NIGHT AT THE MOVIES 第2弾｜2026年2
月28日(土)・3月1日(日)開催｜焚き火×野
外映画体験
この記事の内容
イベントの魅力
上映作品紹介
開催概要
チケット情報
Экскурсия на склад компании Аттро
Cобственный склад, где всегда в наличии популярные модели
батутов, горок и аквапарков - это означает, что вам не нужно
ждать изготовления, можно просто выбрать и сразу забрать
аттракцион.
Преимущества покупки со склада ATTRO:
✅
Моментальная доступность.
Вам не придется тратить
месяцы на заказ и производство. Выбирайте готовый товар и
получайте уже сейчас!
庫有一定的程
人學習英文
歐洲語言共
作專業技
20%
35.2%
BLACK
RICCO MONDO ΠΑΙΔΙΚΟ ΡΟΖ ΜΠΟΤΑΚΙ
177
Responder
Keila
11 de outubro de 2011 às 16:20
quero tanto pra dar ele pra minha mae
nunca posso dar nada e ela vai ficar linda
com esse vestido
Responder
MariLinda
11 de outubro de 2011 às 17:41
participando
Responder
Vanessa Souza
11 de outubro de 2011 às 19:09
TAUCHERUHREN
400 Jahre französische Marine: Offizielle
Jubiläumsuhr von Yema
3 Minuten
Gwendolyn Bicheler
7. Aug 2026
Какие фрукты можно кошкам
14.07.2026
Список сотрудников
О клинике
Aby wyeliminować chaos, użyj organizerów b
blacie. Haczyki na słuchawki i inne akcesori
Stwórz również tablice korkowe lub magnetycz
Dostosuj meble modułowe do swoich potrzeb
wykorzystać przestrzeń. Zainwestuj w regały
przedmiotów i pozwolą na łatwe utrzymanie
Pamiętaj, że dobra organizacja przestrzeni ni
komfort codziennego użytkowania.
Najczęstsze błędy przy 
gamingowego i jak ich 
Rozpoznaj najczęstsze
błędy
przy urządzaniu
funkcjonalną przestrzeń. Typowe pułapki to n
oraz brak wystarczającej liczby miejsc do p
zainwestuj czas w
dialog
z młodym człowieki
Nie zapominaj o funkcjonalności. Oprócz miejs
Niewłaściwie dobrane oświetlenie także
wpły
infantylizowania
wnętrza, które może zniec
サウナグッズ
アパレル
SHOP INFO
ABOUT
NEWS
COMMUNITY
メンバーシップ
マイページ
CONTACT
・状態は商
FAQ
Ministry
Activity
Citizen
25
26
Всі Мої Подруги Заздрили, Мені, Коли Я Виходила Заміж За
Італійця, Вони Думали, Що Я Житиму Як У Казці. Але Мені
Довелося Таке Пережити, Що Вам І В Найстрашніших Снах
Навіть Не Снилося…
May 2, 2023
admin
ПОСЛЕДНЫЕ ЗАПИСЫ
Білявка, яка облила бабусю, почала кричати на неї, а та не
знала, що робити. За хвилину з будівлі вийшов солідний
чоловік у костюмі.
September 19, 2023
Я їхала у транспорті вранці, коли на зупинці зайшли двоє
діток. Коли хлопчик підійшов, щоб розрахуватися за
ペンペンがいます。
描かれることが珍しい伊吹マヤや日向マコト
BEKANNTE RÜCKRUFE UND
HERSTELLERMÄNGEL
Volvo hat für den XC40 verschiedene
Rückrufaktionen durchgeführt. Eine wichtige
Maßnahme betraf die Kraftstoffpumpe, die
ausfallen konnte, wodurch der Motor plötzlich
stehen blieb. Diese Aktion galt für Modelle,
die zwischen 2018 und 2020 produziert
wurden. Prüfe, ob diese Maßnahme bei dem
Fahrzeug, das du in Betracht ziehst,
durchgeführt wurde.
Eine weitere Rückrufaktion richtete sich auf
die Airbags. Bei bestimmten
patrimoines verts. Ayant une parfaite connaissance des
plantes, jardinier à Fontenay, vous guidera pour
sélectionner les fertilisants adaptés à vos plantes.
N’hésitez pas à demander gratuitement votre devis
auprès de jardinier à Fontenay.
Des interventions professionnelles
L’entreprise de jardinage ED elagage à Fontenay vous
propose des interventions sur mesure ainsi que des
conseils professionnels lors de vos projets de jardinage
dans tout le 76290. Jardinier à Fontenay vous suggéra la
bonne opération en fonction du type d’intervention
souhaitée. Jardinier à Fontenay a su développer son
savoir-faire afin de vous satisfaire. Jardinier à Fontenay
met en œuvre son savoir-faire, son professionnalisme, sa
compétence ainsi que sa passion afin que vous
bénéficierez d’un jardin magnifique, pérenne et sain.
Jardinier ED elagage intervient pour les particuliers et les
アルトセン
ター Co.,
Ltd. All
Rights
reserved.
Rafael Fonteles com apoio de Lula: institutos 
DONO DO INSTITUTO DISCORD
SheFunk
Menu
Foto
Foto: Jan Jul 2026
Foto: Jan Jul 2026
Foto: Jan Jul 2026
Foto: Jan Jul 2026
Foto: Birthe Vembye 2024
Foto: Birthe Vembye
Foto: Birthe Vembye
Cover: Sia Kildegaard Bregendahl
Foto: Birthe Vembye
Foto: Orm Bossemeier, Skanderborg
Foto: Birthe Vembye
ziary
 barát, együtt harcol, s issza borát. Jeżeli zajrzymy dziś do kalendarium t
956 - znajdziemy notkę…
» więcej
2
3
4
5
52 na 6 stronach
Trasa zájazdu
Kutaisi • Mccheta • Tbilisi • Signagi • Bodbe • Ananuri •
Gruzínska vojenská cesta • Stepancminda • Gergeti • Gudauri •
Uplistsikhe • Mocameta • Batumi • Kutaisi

» Goal of the exercise: Repeat every entry word for word.

» Response to the task:
NIGHT AT THE MOVIES 第2弾｜2026年2
月28日(土)・3月1日(日)開催｜焚き火×野
外映画体験
この記事の内容
イベントの魅力
上映作品紹介
開催概要
チケット情報
Экскурсия на склад компании Аттро
Cобственный склад, где всегда в наличии популярные модели
батутов, горок и аквапарков - это означает, что вам не нужно
ждать изготовления, можно просто выбрать и сразу забрать
аттракцион.
Преимущества покупки со склада ATTRO:
✅
Моментальная доступность.
Вам не придется тратить
месяцы на заказ и производство. Выбирайте готовый товар и
получайте уже сейчас!
庫有一定的程
人學習英文
歐洲語言共
作專業技
20%
35.2%
BLACK
RICCO MONDO ΠΑΙΔΙΚΟ ΡΟΖ ΜΠΟΤΑΚΙ
177
Responder
Keila
11 de outubro de 2011 às 16:20
quero tanto pra dar ele pra minha mae
nunca posso dar nada e ela vai ficar linda
com esse vestido
Responder
MariLinda
11 de outubro de 2011 às 17:41
participando
Responder
Vanessa Souza
11 de outubro de 2011 às 19:09
TAUCHERUHREN
400 Jahre französische Marine: Offizielle
Jubiläumsuhr von Yema
3 Minuten
Gwendolyn Bicheler
7. Aug 2026
Какие фрукты можно кошкам
14.07.2026
Список сотрудников
О клинике
Aby wyeliminować chaos, użyj organizerów b
blacie. Haczyki na słuchawki i inne akcesori
Stwórz również tablice korkowe lub magnetycz
Dostosuj meble modułowe do swoich potrzeb
wykorzystać przestrzeń. Zainwestuj w regały
przedmiotów i pozwolą na łatwe utrzymanie
Pamiętaj, że dobra organizacja przestrzeni ni
komfort codziennego użytkowania.
Najczęstsze błędy przy 
gamingowego i jak ich 
Rozpoznaj najczęstsze
błędy
przy urządzaniu
funkcjonalną przestrzeń. Typowe pułapki to n
oraz brak wystarczającej liczby miejsc do p
zainwestuj czas w
dialog
z młodym człowieki
Nie zapominaj o funkcjonalności. Oprócz miejs
Niewłaściwie dobrane oświetlenie także
wpły
infantylizowania
wnętrza, które może zniec
サウナグッズ
アパレル
SHOP INFO
ABOUT
NEWS
COMMUNITY
メンバーシップ
マイページ
CONTACT
・状態は商
FAQ
Ministry
Activity
Citizen
25
26
Всі Мої Подруги Заздрили, Мені, Коли Я Виходила Заміж За
Італійця, Вони Думали, Що Я Житиму Як У Казці. Але Мені
Довелося Таке Пережити, Що Вам І В Найстрашніших Снах
Навіть Не Снилося…
May 2, 2023
admin
ПОСЛЕДНЫЕ ЗАПИСЫ
Білявка, яка облила бабусю, почала кричати на неї, а та не
знала, що робити. За хвилину з будівлі вийшов солідний
чоловік у костюмі.
September 19, 2023
Я їхала у транспорті вранці, коли на зупинці зайшли двоє
діток. Коли хлопчик підійшов, щоб розрахуватися за
ペンペンがいます。
描かれることが珍しい伊吹マヤや日向マコト
BEKANNTE RÜCKRUFE UND
HERSTELLERMÄNGEL
Volvo hat für den XC40 verschiedene
Rückrufaktionen durchgeführt. Eine wichtige
Maßnahme betraf die Kraftstoffpumpe, die
ausfallen konnte, wodurch der Motor plötzlich
stehen blieb. Diese Aktion galt für Modelle,
die zwischen 2018 und 2020 produziert
wurden. Prüfe, ob diese Maßnahme bei dem
Fahrzeug, das du in Betracht ziehst,
durchgeführt wurde.
Eine weitere Rückrufaktion richtete sich auf
die Airbags. Bei bestimmten
patrimoines verts. Ayant une parfaite connaissance des
plantes, jardinier à Fontenay, vous guidera pour
sélectionner les fertilisants adaptés à vos plantes.
N’hésitez pas à demander gratuitement votre devis
auprès de jardinier à Fontenay.
Des interventions professionnelles
L’entreprise de jardinage ED elagage à Fontenay vous
propose des interventions sur mesure ainsi que des
conseils professionnels lors de vos projets de jardinage
dans tout le 76290. Jardinier à Fontenay vous suggéra la
bonne opération en fonction du type d’intervention
souhaitée. Jardinier à Fontenay a su développer son
savoir-faire afin de vous satisfaire. Jardinier à Fontenay
met en œuvre son savoir-faire, son professionnalisme, sa
compétence ainsi que sa passion afin que vous
bénéficierez d’un jardin magnifique, pérenne et sain.
Jardinier ED elagage intervient pour les particuliers et les
アルトセン
ター Co.,
Ltd. All
Rights
reserved.
Rafael Fonteles com apoio de Lula: institutos 
DONO DO INSTITUTO DISCORD
SheFunk
Menu
Foto
Foto: Jan Jul 2026
Foto: Jan Jul 2026
Foto: Jan Jul 2026
Foto: Jan Jul 2026
Foto: Birthe Vembye 2024
Foto: Birthe Vembye
Foto: Birthe Vembye
Cover: Sia Kildegaard Bregendahl
Foto: Birthe Vembye
Foto: Orm Bossemeier, Skanderborg
Foto: Birthe Vembye
ziary
 barát, együtt harcol, s issza borát. Jeżeli zajrzymy dziś do kalendarium t
956 - znajdziemy notkę…
» więcej
2
3
4
5
52 na 6 stronach
Trasa zájazdu
Kutaisi • Mccheta • Tbilisi • Signagi • Bodbe • Ananuri •
Gruzínska vojenská cesta • Stepancminda • Gergeti • Gudauri •
Uplistsikhe • Mocameta • Batumi • Kutaisi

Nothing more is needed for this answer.